At the PPMI meeting, scientists discussed some notable observations:

  • PPMI has more to learn about SAA- PD. Not everyone with a Parkinson’s diagnosis tests positive for misfolded alpha-synuclein (the hallmark protein associated with PD) with the new biomarker test, called SAA. PPMI studied people with a LRRK2 genetic mutation and PD in both groups: SAA- (30-40% of LRRK2 PD) and SAA+. They saw slightly faster progression and younger age of onset in SAA+. PPMI aims to enroll more SAA- individuals to learn more about this disease path.


  • Smell loss and acting out dreams linked to Parkinson’s pathology. PPMI enrolls people with clinical risk factors of disease: smell loss, acting out dreams. About 60-70% of people with significant smell loss (<10% of expected smell ability) were SAA+. The percentage was around 80-90% in people who act out dreams and have smell loss. The study continues to enroll these individuals to learn more about how and when Parkinson’s disease begins.
  • Some people with bipolar disorder may be at higher risk of developing Parkinson’s disease. People who self-reported bipolar without Parkinson’s were 1.6 times more likely to have a positive alpha-synuclein SAA test (though the overall risk remains relatively low). This may highlight another population for prevention strategies and point scientists to look at the biological overlap for new therapeutic strategies.

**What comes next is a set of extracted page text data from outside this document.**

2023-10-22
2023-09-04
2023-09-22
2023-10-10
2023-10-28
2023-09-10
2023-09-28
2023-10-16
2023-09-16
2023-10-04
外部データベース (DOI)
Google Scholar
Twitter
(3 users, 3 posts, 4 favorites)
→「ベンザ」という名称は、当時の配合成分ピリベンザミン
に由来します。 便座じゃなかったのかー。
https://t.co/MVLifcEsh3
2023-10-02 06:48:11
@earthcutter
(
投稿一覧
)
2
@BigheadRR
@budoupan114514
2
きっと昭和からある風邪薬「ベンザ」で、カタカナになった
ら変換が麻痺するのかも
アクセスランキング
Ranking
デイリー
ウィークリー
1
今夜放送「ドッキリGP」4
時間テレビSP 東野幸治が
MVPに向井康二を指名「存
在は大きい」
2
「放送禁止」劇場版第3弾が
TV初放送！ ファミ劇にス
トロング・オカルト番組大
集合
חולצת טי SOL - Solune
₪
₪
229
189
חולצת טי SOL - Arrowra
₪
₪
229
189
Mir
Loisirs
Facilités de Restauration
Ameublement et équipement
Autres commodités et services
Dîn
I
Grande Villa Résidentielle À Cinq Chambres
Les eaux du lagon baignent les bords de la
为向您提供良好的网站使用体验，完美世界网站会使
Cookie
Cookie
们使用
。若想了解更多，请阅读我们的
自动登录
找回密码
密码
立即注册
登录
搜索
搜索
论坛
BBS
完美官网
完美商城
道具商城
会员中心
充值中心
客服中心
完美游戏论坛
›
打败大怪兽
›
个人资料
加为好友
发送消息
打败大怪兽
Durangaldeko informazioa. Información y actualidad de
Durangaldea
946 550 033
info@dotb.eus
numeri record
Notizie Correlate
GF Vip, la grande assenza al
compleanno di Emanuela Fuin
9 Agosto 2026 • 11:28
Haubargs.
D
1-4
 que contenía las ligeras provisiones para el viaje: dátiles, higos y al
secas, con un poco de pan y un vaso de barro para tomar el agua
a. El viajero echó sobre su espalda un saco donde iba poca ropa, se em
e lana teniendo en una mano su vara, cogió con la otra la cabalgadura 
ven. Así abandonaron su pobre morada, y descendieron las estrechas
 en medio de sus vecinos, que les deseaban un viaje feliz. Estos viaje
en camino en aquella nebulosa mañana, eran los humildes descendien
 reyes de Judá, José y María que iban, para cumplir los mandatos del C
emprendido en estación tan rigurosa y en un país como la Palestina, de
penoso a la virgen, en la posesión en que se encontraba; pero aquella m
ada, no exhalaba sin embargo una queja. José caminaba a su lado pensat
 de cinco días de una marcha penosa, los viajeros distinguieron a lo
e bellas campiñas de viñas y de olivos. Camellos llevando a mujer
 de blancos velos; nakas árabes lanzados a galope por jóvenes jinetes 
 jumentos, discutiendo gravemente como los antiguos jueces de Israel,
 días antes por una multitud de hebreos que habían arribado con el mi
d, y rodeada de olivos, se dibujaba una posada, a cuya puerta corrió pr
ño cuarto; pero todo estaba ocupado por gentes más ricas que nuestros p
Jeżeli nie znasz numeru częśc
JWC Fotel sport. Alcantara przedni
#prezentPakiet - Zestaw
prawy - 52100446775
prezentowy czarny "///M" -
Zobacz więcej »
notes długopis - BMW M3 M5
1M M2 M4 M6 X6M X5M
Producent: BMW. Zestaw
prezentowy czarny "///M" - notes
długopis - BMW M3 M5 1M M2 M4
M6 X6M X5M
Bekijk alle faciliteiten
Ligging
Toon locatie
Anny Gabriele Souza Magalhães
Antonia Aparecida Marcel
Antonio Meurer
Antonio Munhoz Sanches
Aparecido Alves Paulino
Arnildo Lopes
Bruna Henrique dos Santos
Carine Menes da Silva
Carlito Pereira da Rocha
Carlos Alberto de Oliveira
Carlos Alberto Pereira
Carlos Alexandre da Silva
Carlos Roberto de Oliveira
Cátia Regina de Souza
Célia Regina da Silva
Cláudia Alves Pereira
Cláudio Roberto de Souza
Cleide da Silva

To build on these discoveries and more, PPMI aims to invite more people to share data and samples at a PPMI clinical site. The study likely will invite younger people (aged 40 or older) to take a smell test for risk screening. It also may enroll more people with a Parkinson’s disease diagnosis. Join the online platform to be invited for additional screening when the study is ready.

Sharing Research Data

The topic of much discussion at the meeting — especially from participants in attendance — was the study’s new effort to return some research data back to participants. PPMI has begun sharing back some individual information (such as DAT scan data) through the study’s participant portal ( The study is rolling out availability of this information to clinic participants over the next few months and may add more data types over time. Learning one’s information is completely voluntary and counseling is available at any point.

This effort is another example of PPMI paving the way in research. Sharing back this type of research data through a web portal and to people with clinical risk factors but not a Parkinson’s diagnosis are new approaches. The study is undertaking this process thoughtfully to understand its impact on individuals and on PPMI scientific aims. Participant partners have given feedback on this process at every step.

Personal research information may also help some participants enroll in a planned prevention trial. PPMI is working with industry partners toward a therapeutic trial in people with early-stage Parkinson’s, without movement symptoms or functional impairment. The study will leverage PPMI sites and participants for this milestone study. We will share more as the team marches toward study launch late next year.

Moving Ahead

The PPMI annual meeting underscored the remarkable progress made and the dedication of its participants and researchers. As PPMI continues to move forward, the collective effort of this community remains crucial in the quest to understand, better treat and ultimately prevent Parkinson’s disease.